Records provided:

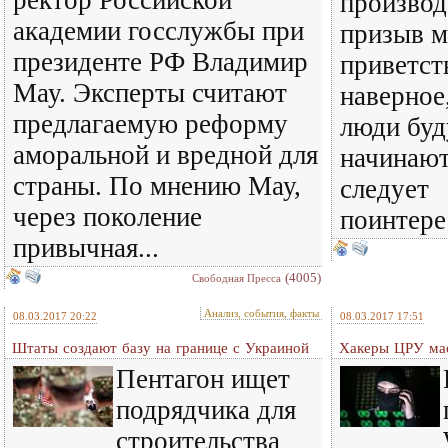
ректор Российской
производ
академии госслужбы при
призыв м
президенте РФ Владимир
приветств
Мау. Эксперты считают
наверное
предлагаемую реформу
люди буд
аморальной и вредной для
начинают
страны. По мнению Мау,
следует
через поколение
поинтерес
привычная...
(4005)
Свободная Пресса
Анализ, события, факты
08.03.2017 20:22
08.03.2017 17:51
Штаты создают базу на границе с Украиной
Хакеры ЦРУ мас
Пентагон ищет
подрядчика для
строительства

Required action:
Give an exact copy of the entries, excluding all pictures.

Output:
ректор Российской
производ
академии госслужбы при
призыв м
президенте РФ Владимир
приветств
Мау. Эксперты считают
наверное
предлагаемую реформу
люди буд
аморальной и вредной для
начинают
страны. По мнению Мау,
следует
через поколение
поинтерес
привычная...
(4005)
Свободная Пресса
Анализ, события, факты
08.03.2017 20:22
08.03.2017 17:51
Штаты создают базу на границе с Украиной
Хакеры ЦРУ мас
Пентагон ищет
подрядчика для
строительства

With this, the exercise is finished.